Sfila dei soldi -tantissimi soldi- dalla tasca dei pantaloni, e me li passa da sotto il tavolo. «Devi trovarmi qualcuno: Erik e Paul Walker.»
Ricordo i loro nomi. Paul era un amico di mio padre. Rideva sempre quando lui gli raccontava di quanto fossi stupido. Serro la mascella. So bene che Paul è il governatore della Grande Città. E suo figlio sarà il Giudice Supremo, veniva educato da tutta la vita per quello. Aggrotto la fronte e lo osservo. «Hai intenzione di fare un colpo di stato, quando vincerai?»
Kronos non mi guarda. Fissa un punto vuoto. «Una specie. Mi darai la loro posizione, allora? Abbiamo un accordo?»
Faccio un cenno di assenso con la testa. Forse Kronos e la sua vittoria possono essere la strada prioritaria per riuscire a sviluppare l'idea che mi tormenta da poche ore. Forse mi permetterà di uccidere mio padre, se gli dessi l'indirizzo e il luogo giusto.
🫀🫀🫀
Uranus ci ha appena accompagnati al The Sinners Club. Hydra corre dentro e so già che trascorrerà la maggior parte del tempo nella camera di Artemis, che le ho proposto di prendere come sua da oggi in poi. Lei ha pianto e mi ha abbracciato.

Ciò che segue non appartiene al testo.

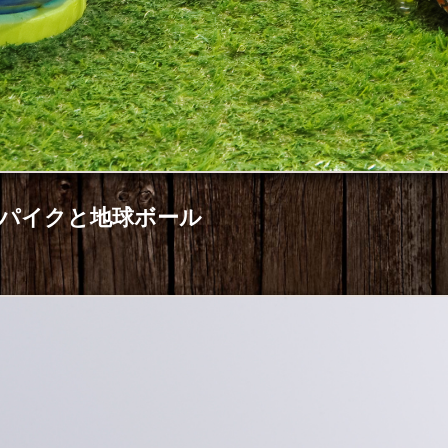
パイクと地球ボール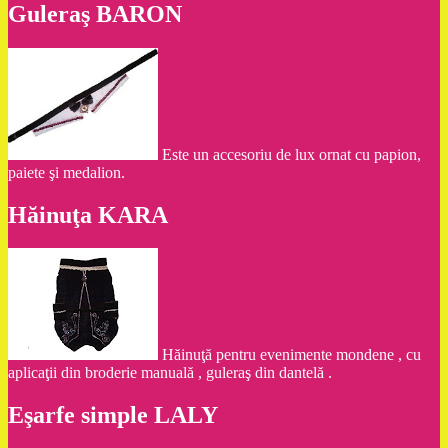
Guleraş BARON
Este un accesoriu de lux ornat cu papion,
paiete şi medalion.
Hăinuţa KARA
Hăinuţă pentru evenimente mondene , cu
aplicaţii din broderie manuală , guleraş din dantelă .
Eşarfe simple LALY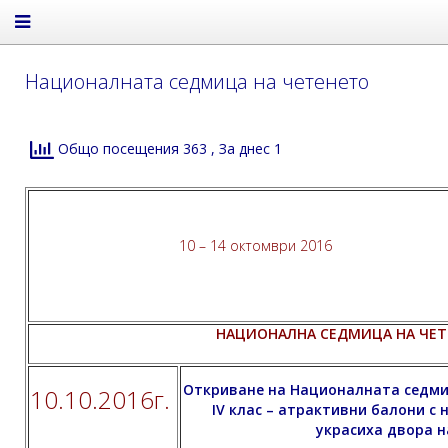
Националната седмица на четенето
Общо посещения 363
, За днес 1
10 – 14 октомври 2016
НАЦИОНАЛНА СЕДМИЦА НА ЧЕТ
Откриване на Националната седмиц
10.10.2016г.
IV клас – атрактивни балони с
украсиха двора н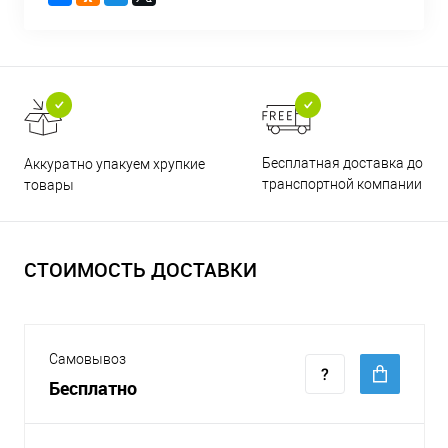
Бесплатная доставка до
Аккуратно упакуем хрупкие
транспортной компании
товары
СТОИМОСТЬ ДОСТАВКИ
Самовывоз
Бесплатно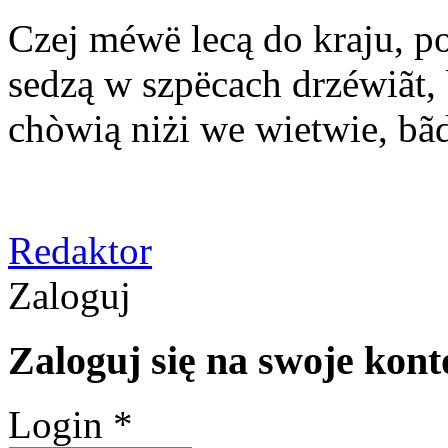
Czej méwë lecą do kraju, p
sedzą w szpëcach drzéwiãt, 
chòwią niżi we wietwie, bãd
Redaktor
Zaloguj
Zaloguj się na swoje kont
Login *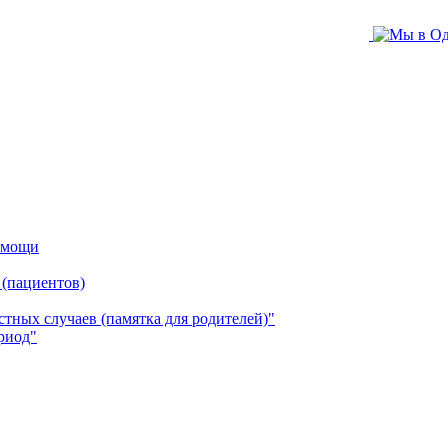
помощи
 (пациентов)
ных случаев (памятка для родителей)"
риод"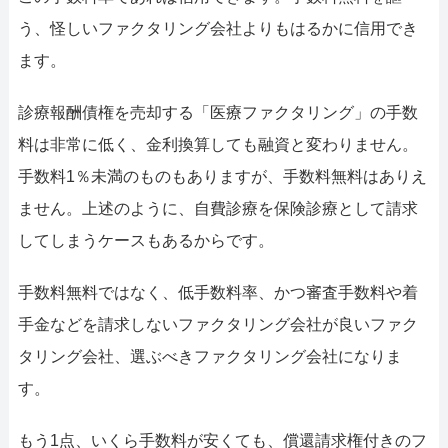
う、怪しいファクタリング会社よりもはるかに信用でき
ます。
診療報酬債権を売却する「医療ファクタリング」の手数
料は非常に低く、金利換算しても融資と変わりません。
手数料1％未満のものもありますが、手数料無料はありえ
ません。上述のように、自費診療を保険診療として請求
してしまうケースもあるからです。
手数料無料ではなく、低手数料率、かつ審査手数料や着
手金などを請求しないファクタリング会社が良いファク
タリング会社、選ぶべきファクタリング会社になりま
す。
もう1点、いくら手数料が安くても、償還請求権付きのフ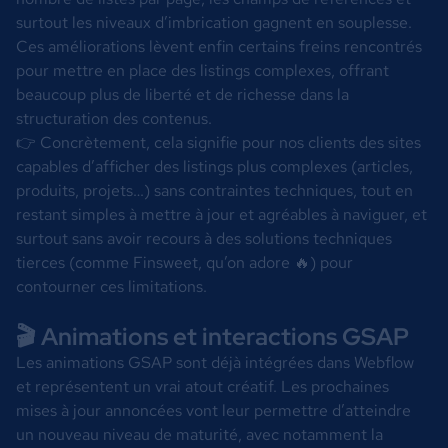
surtout les niveaux d’imbrication gagnent en souplesse.
Ces améliorations lèvent enfin certains freins rencontrés
pour mettre en place des listings complexes, offrant
beaucoup plus de liberté et de richesse dans la
structuration des contenus.
👉 Concrètement, cela signifie pour nos clients des sites
capables d’afficher des listings plus complexes (articles,
produits, projets…) sans contraintes techniques, tout en
restant simples à mettre à jour et agréables à naviguer, et
surtout sans avoir recours à des solutions techniques
tierces (comme Finsweet, qu’on adore 🔥) pour
contourner ces limitations.
🎬 Animations et interactions GSAP
Les animations GSAP sont déjà intégrées dans Webflow
et représentent un vrai atout créatif. Les prochaines
mises à jour annoncées vont leur permettre d’atteindre
un nouveau niveau de maturité, avec notamment la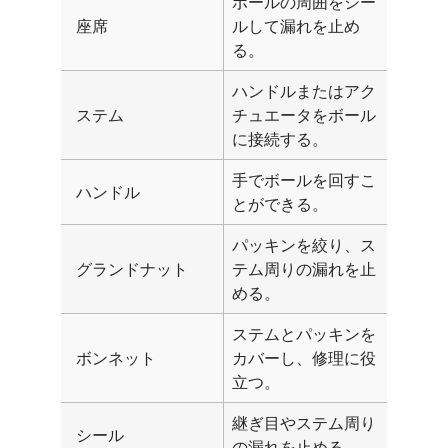
ボールの周囲をシー
座席
ルして漏れを止め
る。
ハンドルまたはアク
ステム
チュエータをボール
に接続する。
手でボールを回すこ
ハンドル
とができる。
パッキンを絞り、ス
グランドナット
テム周りの漏れを止
める。
ステムとパッキンを
ボンネット
カバーし、修理に役
立つ。
継ぎ目やステム周り
シール
の漏れを止める。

Ormai siamo solo noi due e sopravviveremo. Non permetterò a nessuno di farle del male.
Guardo Uranus un'ultima volta. Sta facendo tanto per noi in questi giorni, non so come ringraziarlo. Lui tiene gli occhi neri fissi sul locale, sembra avere uno sguardo malinconico.
«Grazie... di ogni cosa.» Abbozzo, dondolandomi a disagio sui piedi.
Uranus sussulta, come risvegliato da uno stato di trance.
«Non ho fatto nulla di speciale, Adonis.» Mi accarezza i capelli. «E grazie a te per prenderti cura di mio figlio, in verità.»
La cosa mi spiazza abbastanza. Non so cosa voglia dire, ma annuisco involontariamente. «Parteciperò io al Torneo, per stargli accanto.»
Uranus sgrana gli occhi. E aggrotta la fronte. «E del campione di Artemis cosa ne farai?»
Scrollo le spalle. «Lo ucciderò. Ho un incontro proprio con lui tra poco. Come ha saputo di Artemis, ha iniziato a pretendere che lo facessi vincere. E io resto vostro alleato.»
Uranus sorride appena e biascica un grazie. Mi accarezza i capelli un'ultima volta, prima di salutarmi.
Quando raggiungo l'ufficio che una volta era di Artemis, incrocio lo sguardo di Ulysse. Mi guarda in cagnesco e mi scruta come fossi spazzatura. So che non ha il minimo rispetto per me; mi vede come un ragazzino.
Mi avvicino a lui, facendogli segno di iniziare a parlare. Non che mi interessi ciò che ha da dirmi.
È un uomo di mezza età. Basso e magro. Ha i capelli chiari appiccicaticci sulla fronte e storco il naso. Ha davvero un taglio di merda e forse dovrebbe lavarseli.
«Sai già cosa voglio, brutta checca. Quindi non appoggerò quest'alleanza. Io voglio vincere quel cazzo di torn-»
Lo pugnalo allo stomaco prima che possa parlare ancora. Affondo la lama sempre più profondamente. Si aggrappa a me, mentre scivola a terra, ma mi scosto. È così sporco che mi ribalta lo stomaco la sua sola vista. Del liquido cremisi gli esce dalla bocca, mentre mi sembra quasi di sentire la sua anima abbandonarne il corpo.
Estraggo il pugnale e storco il naso. Inizio a pulirlo e mi sistemo alla scrivania, accavallando le gambe. Premo il pulsante del centralino di Artemis, richiamando un paio di guardie fedelissime a lei, e ora a me. D'altronde in questi sei anni sono riuscito a entrare anche nelle loro grazie. «Ragazzi? Se mi sentite, c'è un corpo da togliere qui, in ufficio. Gradirei faceste alla svelta perché puzzava già abbastanza da vivo.»